Kong Wen wrote: 16 Dec 2023 04:29
For what it's worth, I dug up another one of the old original "BGE!!!" mandates from 2010 and it goes a little something like this:
The “BEST GAME EVER!!!” Project is not intended to champion any particular objective quality. The best game can be the best for any of a number of reasons: its earnings or critical reception, its influence and impact, the emotional resonance of its art or music, the playability of its mechanics or the thoughtfulness of its design, the immersiveness of its world, the quality of its writing and characterization, or the memories and nostalgia it invokes. All participants are invited to engage in their own ways, and nominate and vote according to their own criteria, however arbitrary and however personal.
Given the wildly varying ways in which people are indeed voting, I wish more folks were chiming in with a few words on their reasons.
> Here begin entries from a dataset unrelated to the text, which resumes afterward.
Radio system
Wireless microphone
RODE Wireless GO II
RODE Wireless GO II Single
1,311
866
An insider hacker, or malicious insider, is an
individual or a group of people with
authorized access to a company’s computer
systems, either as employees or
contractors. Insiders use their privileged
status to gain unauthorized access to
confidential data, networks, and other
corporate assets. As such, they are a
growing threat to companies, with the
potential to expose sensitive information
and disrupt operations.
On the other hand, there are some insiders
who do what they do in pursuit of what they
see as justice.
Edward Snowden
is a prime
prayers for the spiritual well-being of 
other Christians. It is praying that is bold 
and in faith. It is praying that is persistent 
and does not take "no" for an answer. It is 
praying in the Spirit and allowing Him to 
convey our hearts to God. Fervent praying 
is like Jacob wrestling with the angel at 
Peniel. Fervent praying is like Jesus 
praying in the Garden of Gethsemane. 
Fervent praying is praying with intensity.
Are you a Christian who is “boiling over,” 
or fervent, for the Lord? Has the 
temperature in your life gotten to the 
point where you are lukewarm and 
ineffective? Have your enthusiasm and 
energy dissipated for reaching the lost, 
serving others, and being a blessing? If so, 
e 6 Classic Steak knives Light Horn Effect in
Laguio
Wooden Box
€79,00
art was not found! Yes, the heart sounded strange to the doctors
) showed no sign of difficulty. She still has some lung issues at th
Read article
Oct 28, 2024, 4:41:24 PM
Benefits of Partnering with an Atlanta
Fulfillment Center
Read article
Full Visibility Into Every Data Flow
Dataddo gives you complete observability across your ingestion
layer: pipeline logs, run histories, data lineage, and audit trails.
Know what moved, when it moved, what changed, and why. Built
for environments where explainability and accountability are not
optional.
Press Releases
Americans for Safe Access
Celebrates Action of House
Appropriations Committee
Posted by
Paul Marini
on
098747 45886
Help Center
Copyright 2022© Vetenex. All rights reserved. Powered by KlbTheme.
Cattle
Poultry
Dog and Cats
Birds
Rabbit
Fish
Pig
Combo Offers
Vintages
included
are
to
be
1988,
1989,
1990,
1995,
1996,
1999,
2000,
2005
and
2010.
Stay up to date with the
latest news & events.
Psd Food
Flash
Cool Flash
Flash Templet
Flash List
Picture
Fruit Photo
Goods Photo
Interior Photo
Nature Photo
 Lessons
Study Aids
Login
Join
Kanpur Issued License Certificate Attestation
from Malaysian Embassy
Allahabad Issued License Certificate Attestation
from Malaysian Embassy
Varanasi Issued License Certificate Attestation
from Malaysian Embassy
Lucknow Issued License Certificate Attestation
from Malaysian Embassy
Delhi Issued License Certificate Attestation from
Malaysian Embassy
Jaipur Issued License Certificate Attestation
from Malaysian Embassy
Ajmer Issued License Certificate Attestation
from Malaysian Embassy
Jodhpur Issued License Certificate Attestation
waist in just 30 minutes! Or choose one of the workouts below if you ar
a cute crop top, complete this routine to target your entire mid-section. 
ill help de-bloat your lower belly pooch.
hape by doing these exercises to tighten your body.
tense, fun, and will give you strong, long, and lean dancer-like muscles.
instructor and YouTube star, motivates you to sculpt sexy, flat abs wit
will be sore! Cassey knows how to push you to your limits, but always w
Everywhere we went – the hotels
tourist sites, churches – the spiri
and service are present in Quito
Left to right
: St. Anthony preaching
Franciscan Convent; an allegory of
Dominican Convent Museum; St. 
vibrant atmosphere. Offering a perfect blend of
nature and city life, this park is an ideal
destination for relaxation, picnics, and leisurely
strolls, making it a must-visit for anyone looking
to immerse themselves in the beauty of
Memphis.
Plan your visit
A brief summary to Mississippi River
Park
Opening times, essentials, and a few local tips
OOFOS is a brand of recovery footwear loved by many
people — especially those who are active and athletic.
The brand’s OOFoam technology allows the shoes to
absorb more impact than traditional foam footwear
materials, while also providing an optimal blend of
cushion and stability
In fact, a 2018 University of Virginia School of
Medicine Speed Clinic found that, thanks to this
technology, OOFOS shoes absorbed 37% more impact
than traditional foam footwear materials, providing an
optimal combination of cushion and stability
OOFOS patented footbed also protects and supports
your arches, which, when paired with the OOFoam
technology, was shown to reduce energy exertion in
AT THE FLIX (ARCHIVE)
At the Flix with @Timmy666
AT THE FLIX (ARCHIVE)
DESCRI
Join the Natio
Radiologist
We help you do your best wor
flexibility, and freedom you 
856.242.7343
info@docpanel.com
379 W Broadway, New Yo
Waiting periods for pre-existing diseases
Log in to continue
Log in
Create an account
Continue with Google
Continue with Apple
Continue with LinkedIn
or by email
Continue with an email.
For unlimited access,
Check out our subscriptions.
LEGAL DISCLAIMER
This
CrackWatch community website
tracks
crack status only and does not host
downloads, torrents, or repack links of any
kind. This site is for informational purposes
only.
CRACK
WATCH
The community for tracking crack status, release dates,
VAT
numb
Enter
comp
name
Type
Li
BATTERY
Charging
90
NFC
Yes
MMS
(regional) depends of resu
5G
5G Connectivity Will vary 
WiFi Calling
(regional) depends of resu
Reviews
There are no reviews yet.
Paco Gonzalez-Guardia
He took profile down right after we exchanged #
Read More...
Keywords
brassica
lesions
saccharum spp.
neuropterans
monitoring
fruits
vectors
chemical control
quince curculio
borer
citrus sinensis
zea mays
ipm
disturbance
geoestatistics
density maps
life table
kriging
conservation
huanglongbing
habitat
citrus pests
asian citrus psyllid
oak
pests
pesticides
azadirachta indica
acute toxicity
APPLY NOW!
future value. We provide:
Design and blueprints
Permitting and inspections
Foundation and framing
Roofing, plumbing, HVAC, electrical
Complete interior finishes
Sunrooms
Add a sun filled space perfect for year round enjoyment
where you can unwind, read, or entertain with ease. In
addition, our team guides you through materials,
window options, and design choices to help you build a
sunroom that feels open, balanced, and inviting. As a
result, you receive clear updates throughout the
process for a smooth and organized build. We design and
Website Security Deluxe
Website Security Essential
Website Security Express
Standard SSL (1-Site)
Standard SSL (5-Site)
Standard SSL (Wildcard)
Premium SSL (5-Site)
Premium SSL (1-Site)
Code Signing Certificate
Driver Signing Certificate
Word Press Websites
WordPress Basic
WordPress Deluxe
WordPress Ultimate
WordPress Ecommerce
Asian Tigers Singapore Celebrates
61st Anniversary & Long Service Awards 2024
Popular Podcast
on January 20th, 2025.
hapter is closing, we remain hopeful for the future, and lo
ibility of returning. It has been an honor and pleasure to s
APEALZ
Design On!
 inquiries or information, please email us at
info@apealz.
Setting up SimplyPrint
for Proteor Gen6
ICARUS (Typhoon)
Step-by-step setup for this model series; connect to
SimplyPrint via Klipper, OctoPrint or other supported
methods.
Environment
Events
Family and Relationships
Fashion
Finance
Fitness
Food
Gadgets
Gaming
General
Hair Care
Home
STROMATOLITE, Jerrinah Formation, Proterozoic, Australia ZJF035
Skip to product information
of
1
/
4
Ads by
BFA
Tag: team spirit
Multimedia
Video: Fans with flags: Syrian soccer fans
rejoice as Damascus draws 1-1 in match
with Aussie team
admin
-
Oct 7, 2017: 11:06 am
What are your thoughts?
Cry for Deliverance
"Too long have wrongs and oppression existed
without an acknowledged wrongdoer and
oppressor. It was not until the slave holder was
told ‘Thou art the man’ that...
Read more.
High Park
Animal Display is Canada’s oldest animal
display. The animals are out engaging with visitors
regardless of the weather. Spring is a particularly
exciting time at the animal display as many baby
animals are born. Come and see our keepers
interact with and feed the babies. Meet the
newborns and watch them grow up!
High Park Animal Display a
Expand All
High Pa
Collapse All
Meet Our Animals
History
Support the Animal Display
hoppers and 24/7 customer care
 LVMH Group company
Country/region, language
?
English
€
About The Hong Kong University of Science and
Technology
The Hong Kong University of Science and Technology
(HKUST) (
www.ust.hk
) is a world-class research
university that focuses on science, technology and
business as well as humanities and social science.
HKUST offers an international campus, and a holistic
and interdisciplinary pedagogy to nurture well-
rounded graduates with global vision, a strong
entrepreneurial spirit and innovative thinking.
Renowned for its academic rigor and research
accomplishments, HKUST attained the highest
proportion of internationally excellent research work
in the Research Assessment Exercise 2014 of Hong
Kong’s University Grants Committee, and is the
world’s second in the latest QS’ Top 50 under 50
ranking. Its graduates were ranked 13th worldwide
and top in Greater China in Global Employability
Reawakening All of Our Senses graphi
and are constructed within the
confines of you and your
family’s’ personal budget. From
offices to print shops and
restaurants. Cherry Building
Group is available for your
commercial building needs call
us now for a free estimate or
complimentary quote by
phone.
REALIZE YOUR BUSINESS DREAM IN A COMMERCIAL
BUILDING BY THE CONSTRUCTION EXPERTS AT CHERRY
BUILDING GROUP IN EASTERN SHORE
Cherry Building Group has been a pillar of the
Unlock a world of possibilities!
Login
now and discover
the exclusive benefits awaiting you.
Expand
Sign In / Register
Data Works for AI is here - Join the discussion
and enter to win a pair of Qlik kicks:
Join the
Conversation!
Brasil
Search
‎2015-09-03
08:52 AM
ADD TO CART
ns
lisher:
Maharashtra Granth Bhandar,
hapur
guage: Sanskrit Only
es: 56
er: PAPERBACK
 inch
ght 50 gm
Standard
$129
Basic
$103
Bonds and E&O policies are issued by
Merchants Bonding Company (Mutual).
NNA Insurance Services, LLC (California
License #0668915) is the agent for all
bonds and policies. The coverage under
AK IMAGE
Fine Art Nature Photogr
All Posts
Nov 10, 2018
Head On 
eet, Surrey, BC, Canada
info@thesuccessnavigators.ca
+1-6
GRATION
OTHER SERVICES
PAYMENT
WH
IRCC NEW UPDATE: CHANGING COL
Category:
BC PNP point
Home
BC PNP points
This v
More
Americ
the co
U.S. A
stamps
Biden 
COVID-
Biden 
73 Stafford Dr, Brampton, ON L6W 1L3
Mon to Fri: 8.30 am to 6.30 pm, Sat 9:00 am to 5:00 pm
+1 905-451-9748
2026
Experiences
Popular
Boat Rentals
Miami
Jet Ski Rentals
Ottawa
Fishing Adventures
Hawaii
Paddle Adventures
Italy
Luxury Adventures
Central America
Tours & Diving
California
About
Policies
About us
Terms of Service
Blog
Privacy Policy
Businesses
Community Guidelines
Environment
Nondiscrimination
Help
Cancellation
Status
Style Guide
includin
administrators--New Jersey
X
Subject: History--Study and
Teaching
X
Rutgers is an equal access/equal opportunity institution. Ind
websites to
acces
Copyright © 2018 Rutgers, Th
That would make this a bit more interesting than just some close numbers between two games. "Great tunes!" "Loved it when I was a kid." To this day though, I don't think we ever had anyone play the tournament by voting for games solely on the basis of their earnings / chart success. :D But the door is open!
Yeah, I get it. There isn't always a lot of discussion, and I've been guilty of that in the past. Sometimes it's as simple as remembering last minute I haven't voted yet and am just trying to get my votes in.